#### GIVEN RECORDS ####

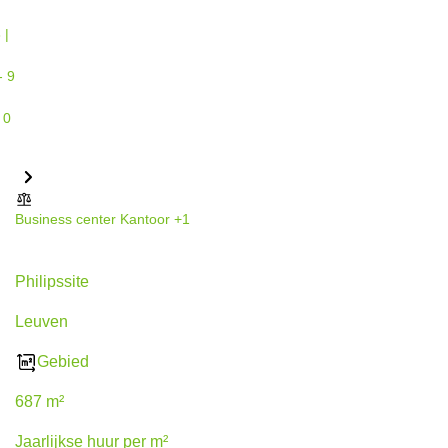
Business center
Kantoor
+1
Philipssite 5, Leuven
Philipssite
Leuven
Gebied
687 m²
Jaarlijkse huur per m²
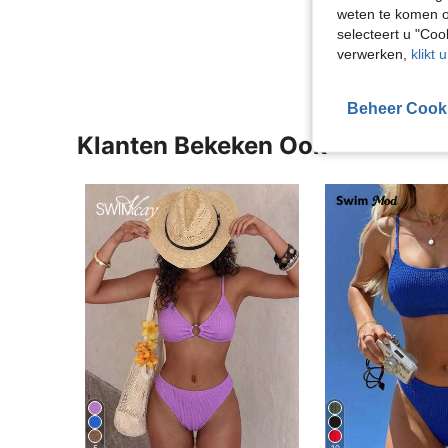
weten te komen o
Meer Beoordeling
selecteert u "Co
verwerken,
klikt 
Beheer Cook
Klanten Bekeken Ook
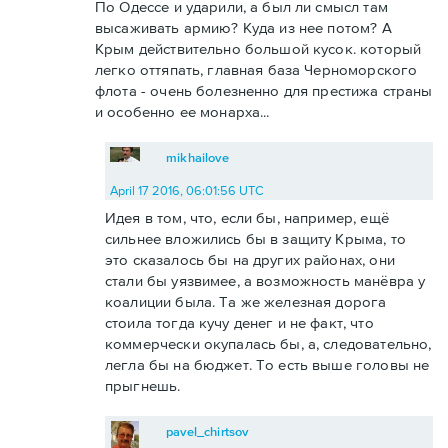
По Одессе и ударили, а был ли смысл там
высаживать армию? Куда из нее потом? А
Крым действительно большой кусок. который
легко оттяпать, главная база Черноморского
флота - очень болезненно для престижа страны
и особенно ее монарха...
mikhailove
April 17 2016, 06:01:56 UTC
Идея в том, что, если бы, например, ещё
сильнее вложились бы в защиту Крыма, то
это сказалось бы на других районах, они
стали бы уязвимее, а возможность манёвра у
коалиции была. Та же железная дорога
стоила тогда кучу денег и не факт, что
коммерчески окупалась бы, а, следовательно,
легла бы на бюджет. То есть выше головы не
прыгнешь.
pavel_chirtsov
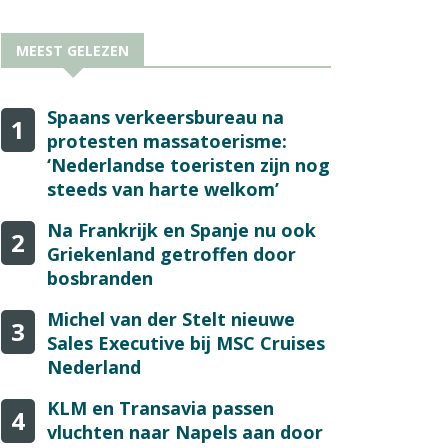
MEEST GELEZEN
Spaans verkeersbureau na
1
protesten massatoerisme:
‘Nederlandse toeristen zijn nog
steeds van harte welkom’
Na Frankrijk en Spanje nu ook
2
Griekenland getroffen door
bosbranden
Michel van der Stelt nieuwe
3
Sales Executive bij MSC Cruises
Nederland
KLM en Transavia passen
4
vluchten naar Napels aan door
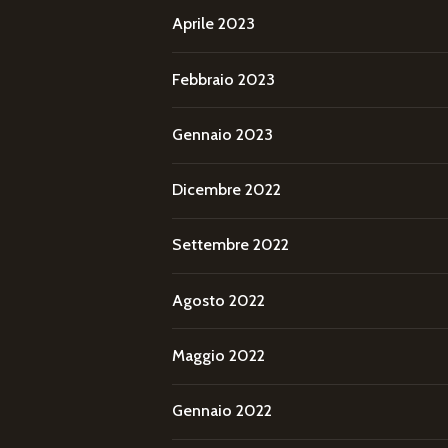
Aprile 2023
Febbraio 2023
Gennaio 2023
Dicembre 2022
Settembre 2022
Agosto 2022
Maggio 2022
Gennaio 2022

####

__WHAT THE TASK REQUIRES__: All lines from the one bearing "и особенно ее монарха..." through the last line of the records, and only those, should be duplicated exactly; no picture belongs in the copy.

__EXERCISE OUTPUT__:
и особенно ее монарха...
mikhailove
April 17 2016, 06:01:56 UTC
Идея в том, что, если бы, например, ещё
сильнее вложились бы в защиту Крыма, то
это сказалось бы на других районах, они
стали бы уязвимее, а возможность манёвра у
коалиции была. Та же железная дорога
стоила тогда кучу денег и не факт, что
коммерчески окупалась бы, а, следовательно,
легла бы на бюджет. То есть выше головы не
прыгнешь.
pavel_chirtsov
MEEST GELEZEN
Spaans verkeersbureau na
1
protesten massatoerisme:
‘Nederlandse toeristen zijn nog
steeds van harte welkom’
Na Frankrijk en Spanje nu ook
2
Griekenland getroffen door
bosbranden
Michel van der Stelt nieuwe
3
Sales Executive bij MSC Cruises
Nederland
KLM en Transavia passen
4
vluchten naar Napels aan door
Aprile 2023
Febbraio 2023
Gennaio 2023
Dicembre 2022
Settembre 2022
Agosto 2022
Maggio 2022
Gennaio 2022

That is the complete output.